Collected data

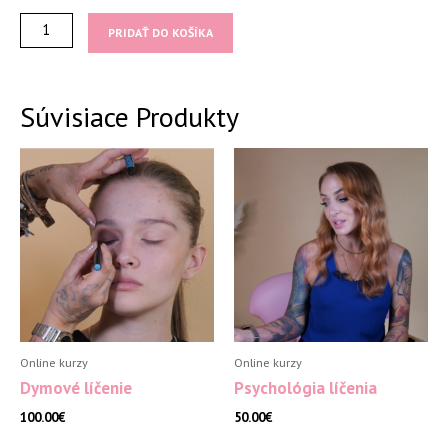
množstvo
PRIDAŤ DO KOŠÍKA
Lepenie
mihalníc
Súvisiace Produkty
Online kurzy
Online kurzy
Dymové líčenie
Psychológia líčenia
100.00
€
50.00
€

EXERCISE DETAILS —
Transcribe the entries above verbatim, omitting their pictures.

EXPECTED OUTPUT —
množstvo
PRIDAŤ DO KOŠÍKA
Lepenie
mihalníc
Súvisiace Produkty
Online kurzy
Online kurzy
Dymové líčenie
Psychológia líčenia
100.00
€
50.00
€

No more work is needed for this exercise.